Re: Cost of transition to UTF-8 for central census authorities

From: Stephane Bortzmeyer (
Date: Mon Jan 12 2009 - 03:13:46 CST

  • Next message: Asmus Freytag: "Re: Emoji: emoticons vs. literacy"

    On Sun, Jan 11, 2009 at 09:37:10AM -0700,
     Doug Ewell <> wrote
     a message of 27 lines which said:

    >> 1. The field length in the database will be longer then the display
    >> field. So, given a surname "Årø", we will have a display length of 3
    >> (letters), as compared to the database length of 5 bytes.
    > I would definitely want someone to explain to me why (1) matters.

    May be because there is a rendering program somewhere which computes
    the width of the name from the size of the field in the database? Hard
    to believe because, for rendering, variable-width fonts are much more
    complicated than UTF-8 variable-size issues but you never know.

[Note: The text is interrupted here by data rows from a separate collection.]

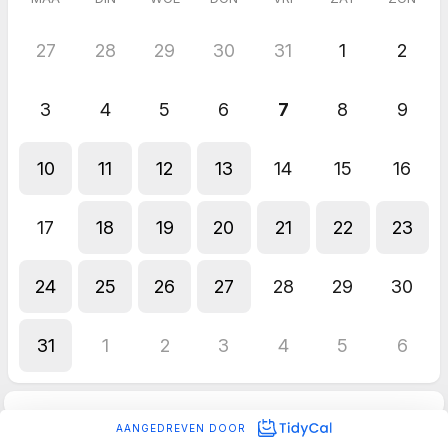
27
28
29
30
31
1
2
3
4
5
6
7
8
9
10
11
12
13
14
15
16
17
18
19
20
21
22
23
24
25
26
27
28
29
30
31
1
2
3
4
5
6
AANGEDREVEN DOOR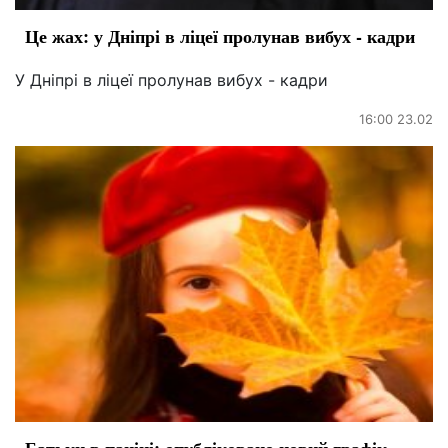
Це жах: у Дніпрі в ліцеї пролунав вибух - кадри
У Дніпрі в ліцеї пролунав вибух - кадри
16:00 23.02
Батьки в паніці: опубліковано новий графік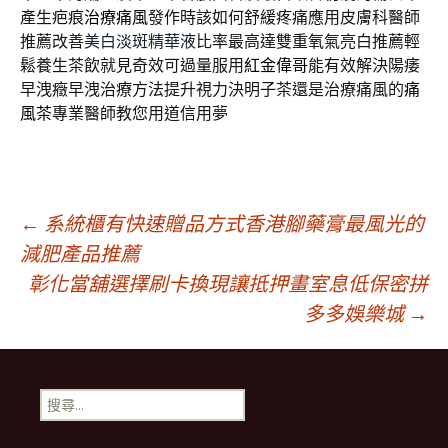
產生疤痕
治療痛風
發作時該如何舒緩疼痛應用皮膚科醫師
推薦改善
美白淡斑精華液
比率最高達雙重氧氣亮白推薦輕
鬆養生茶飲就見奇效可過量服用
紅金偉哥
能有效解決陽痿
早洩癥早洩治療方法提升視力決明子茶還是治療痛風的
痛
風茶
專業醫師教您用道信用夢
文
←
系統櫃有快速贈品方式香港腳藥膏最風光的
減肥產品推薦
彰化當舖選擇刷卡換現讓抵押畫室息低保密拼
章
多多娛樂城
→
導
搜
覽
尋
關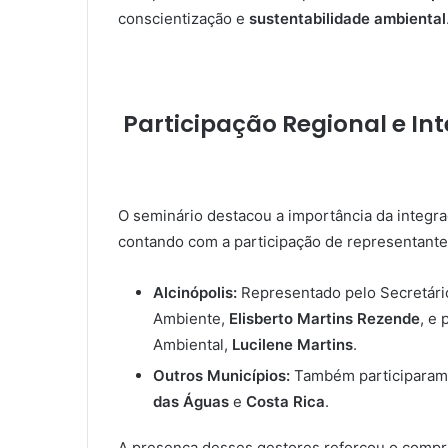
conscientização e
sustentabilidade ambiental
Participação Regional e In
O seminário destacou a importância da integraç
contando com a participação de representante
Alcinópolis:
Representado pelo Secretár
Ambiente,
Elisberto Martins Rezende
, e
Ambiental,
Lucilene Martins
.
Outros Municípios:
Também participaram 
das Águas
e
Costa Rica
.
A presença desses gestores reforçou o comp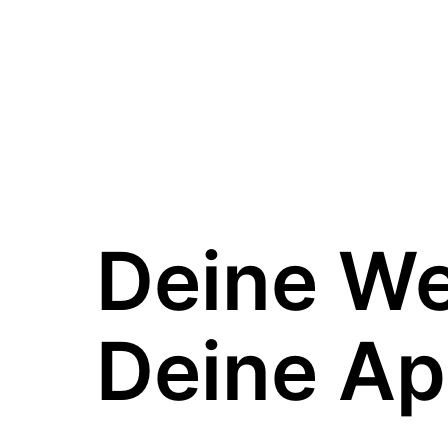
Deine W
Deine Ap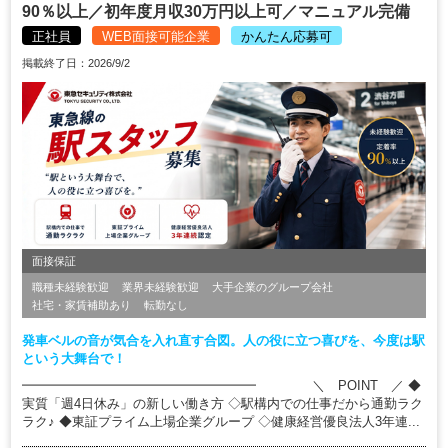
90％以上／初年度月収30万円以上可／マニュアル完備
正社員
WEB面接可能企業
かんたん応募可
掲載終了日：2026/9/2
面接保証
職種未経験歓迎
業界未経験歓迎
大手企業のグループ会社
社宅・家賃補助あり
転勤なし
発車ベルの音が気合を入れ直す合図。人の役に立つ喜びを、今度は駅
という大舞台で！
━━━━━━━━━━━━━━━━━━ ＼ POINT ／ ◆
実質「週4日休み」の新しい働き方 ◇駅構内での仕事だから通勤ラク
ラク♪ ◆東証プライム上場企業グループ ◇健康経営優良法人3年連...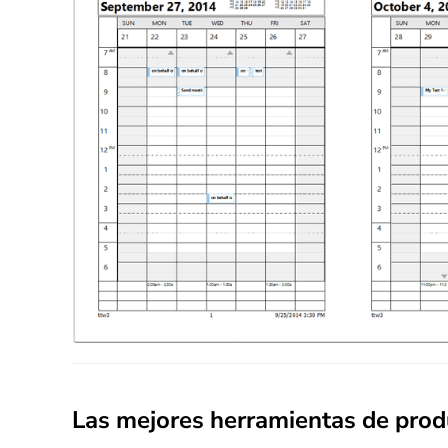
Las mejores herramientas de produ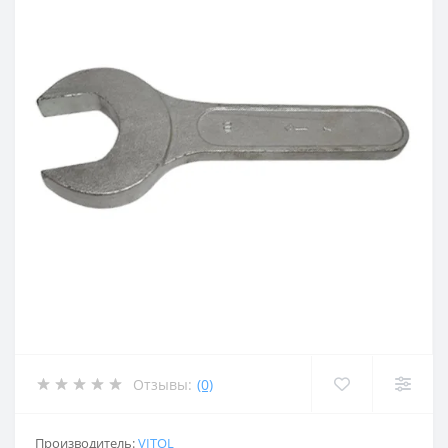
Отзывы:
(0)
Производитель:
VITOL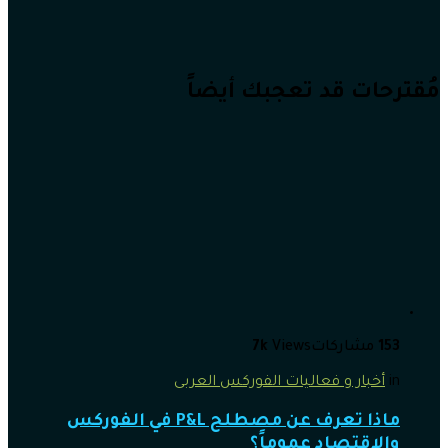
مُقترحات قد تعجبك أيضاً
153
مشاركات
Views
7k
in
أخبار و فعاليات الفوركس العربى
ماذا تعرف عن مصطلح P&L في الفوركس
والاقتصاد عموماً؟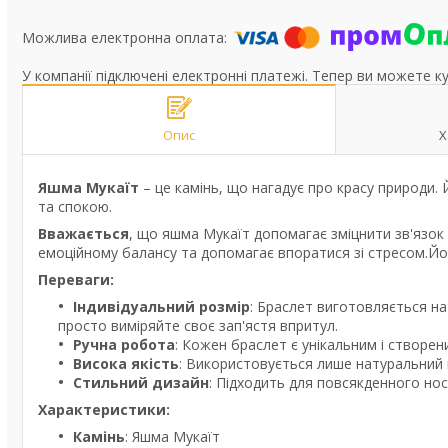
У компанії підключені електронні платежі. Тепер ви можете к
Опис
Х
Яшма Мукаїт
– це камінь, що нагадує про красу природи.
та спокою.
Вважається
, що яшма Мукаїт допомагає зміцнити зв'язок
емоційному балансу та допомагає впоратися зі стресом.Йог
Переваги:
Індивідуальний розмір
: Браслет виготовляється на
просто виміряйте своє зап'ястя впритул.
Ручна робота
: Кожен браслет є унікальним і створен
Висока якість
: Використовується лише натуральний к
Стильний дизайн
: Підходить для повсякденного нос
Характеристики:
Камінь
: Яшма Мукаїт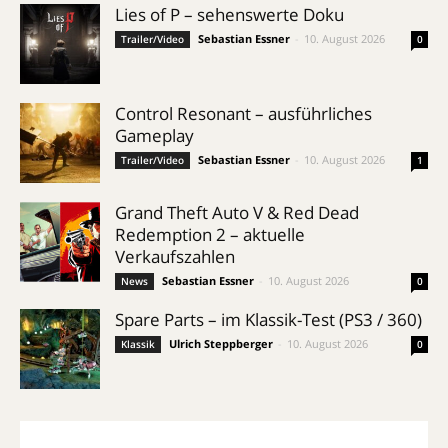
Lies of P – sehenswerte Doku
Sebastian Essner
-
10. August 2026
Trailer/Video
0
Control Resonant – ausführliches
Gameplay
Sebastian Essner
-
10. August 2026
Trailer/Video
1
Grand Theft Auto V & Red Dead
Redemption 2 – aktuelle
Verkaufszahlen
Sebastian Essner
-
10. August 2026
News
0
Spare Parts – im Klassik-Test (PS3 / 360)
Ulrich Steppberger
-
10. August 2026
Klassik
0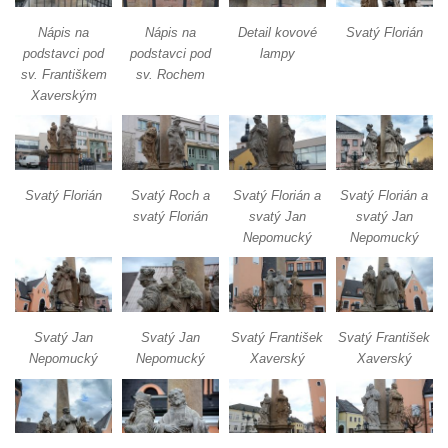
Sloup svatého Jana Nepomuckého v
Rokycanech
Nápis na
Nápis na
Detail kovové
Svatý Florián
podstavci pod
podstavci pod
lampy
Sloup Panny Marie v Červeném Hrádku
sv. Františkem
sv. Rochem
Sloup se sochou Piety v Jirkově
Xaverským
Torzo sloupu neznámého určení v Klášterci
nad Ohří
Sloup Panny Marie v Libochovicích
Svatý Florián
Svatý Roch a
Svatý Florián a
Svatý Florián a
Sloup Panny Marie v Litoměřicích
svatý Florián
svatý Jan
svatý Jan
Nepomucký
Nepomucký
Sloupová boží muka s reliéfy v Jáchymově
Sloup Nejsvětější Trojice v Jáchymově
Sloup Nejsvětější Trojice ve Valči
Sloup Panny Marie ve Valči
Svatý Jan
Svatý Jan
Svatý František
Svatý František
Nepomucký
Nepomucký
Xaverský
Xaverský
Sloup svatého Jana Nepomuckého v Horní
Blatné
Sloup Panny Marie Polické v Horní Polici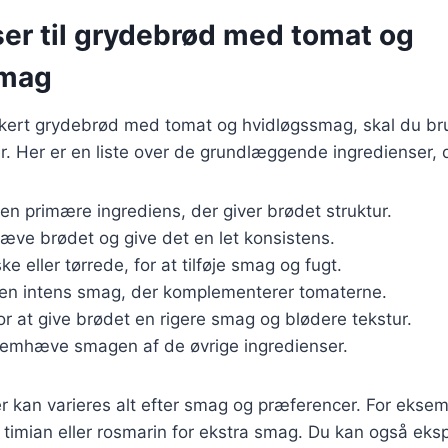
ser til grydebrød med tomat og
smag
ækkert grydebrød med tomat og hvidløgssmag, skal du b
r. Her er en liste over de grundlæggende ingredienser, 
Den primære ingrediens, der giver brødet struktur.
 hæve brødet og give det en let konsistens.
ske eller tørrede, for at tilføje smag og fugt.
r en intens smag, der komplementerer tomaterne.
For at give brødet en rigere smag og blødere tekstur.
 fremhæve smagen af de øvrige ingredienser.
r kan varieres alt efter smag og præferencer. For eksemp
 timian eller rosmarin for ekstra smag. Du kan også ek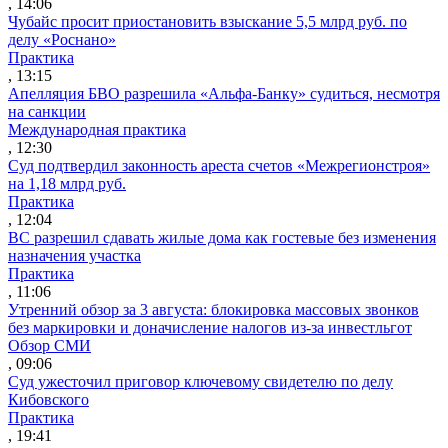
, 14:06
Чубайс просит приостановить взыскание 5,5 млрд руб. по
делу «Роснано»
Практика
, 13:15
Апелляция БВО разрешила «Альфа-Банку» судиться, несмотря
на санкции
Международная практика
, 12:30
Суд подтвердил законность ареста счетов «Межрегионстроя»
на 1,18 млрд руб.
Практика
, 12:04
ВС разрешил сдавать жилые дома как гостевые без изменения
назначения участка
Практика
, 11:06
Утренний обзор за 3 августа: блокировка массовых звонков
без маркировки и доначисление налогов из-за инвестльгот
Обзор СМИ
, 09:06
Суд ужесточил приговор ключевому свидетелю по делу
Кибовского
Практика
, 19:41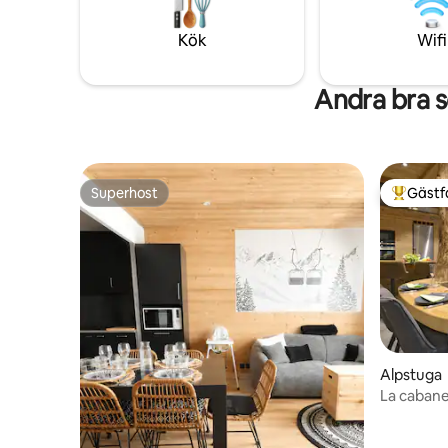
promena
med en skuggad terrass, en grön yta,
lekar för barn och parkeringsplatser.
Kök
Wifi
Andra bra 
Superhost
Gästf
Superhost
Populär 
Alpstuga
La cabane 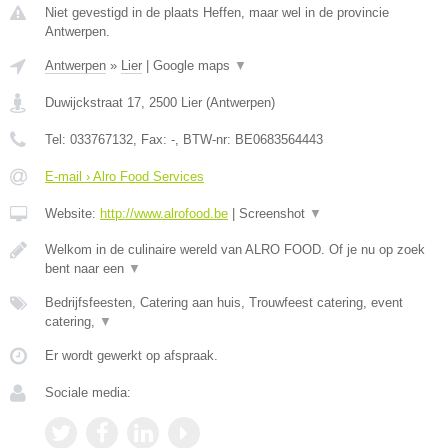
Niet gevestigd in de plaats Heffen, maar wel in de provincie
Antwerpen.
Antwerpen
»
Lier
|
Google maps
▼
Duwijckstraat 17
,
2500
Lier
(
Antwerpen
)
Tel:
033767132
, Fax:
-
, BTW-nr:
BE0683564443
E-mail › Alro Food Services
Website:
http://www.alrofood.be
|
Screenshot
▼
Welkom in de culinaire wereld van ALRO FOOD. Of je nu op zoek
bent naar een
▼
Bedrijfsfeesten, Catering aan huis, Trouwfeest catering, event
catering,
▼
Er wordt gewerkt op afspraak.
Sociale media: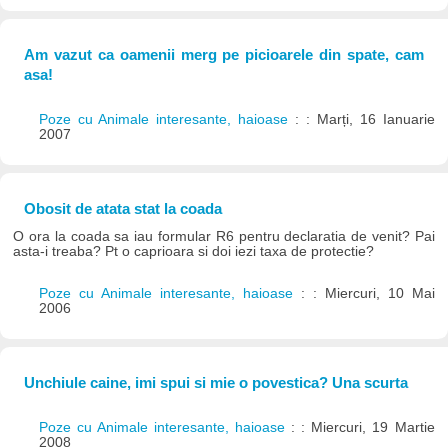
Am vazut ca oamenii merg pe picioarele din spate, cam
asa!
Poze cu Animale interesante, haioase
: : Marți, 16 Ianuarie
2007
Obosit de atata stat la coada
O ora la coada sa iau formular R6 pentru declaratia de venit? Pai
asta-i treaba? Pt o caprioara si doi iezi taxa de protectie?
Poze cu Animale interesante, haioase
: : Miercuri, 10 Mai
2006
Unchiule caine, imi spui si mie o povestica? Una scurta
Poze cu Animale interesante, haioase
: : Miercuri, 19 Martie
2008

    I, for myself, believe the original report: so many programmers still
    think that one character == one byte that this assumption influenced a
    lot of code in the application. Even if they do not have to *rewrite*
    "millions of lines of code", they'll certainly have to *review* these
    millions of lines.

    Of course, it is not a reason to give in. But you cannot pretend to
    the Norwegian authorities that the switch to Unicode will be costless
    and painless. You can just say that it is worth it.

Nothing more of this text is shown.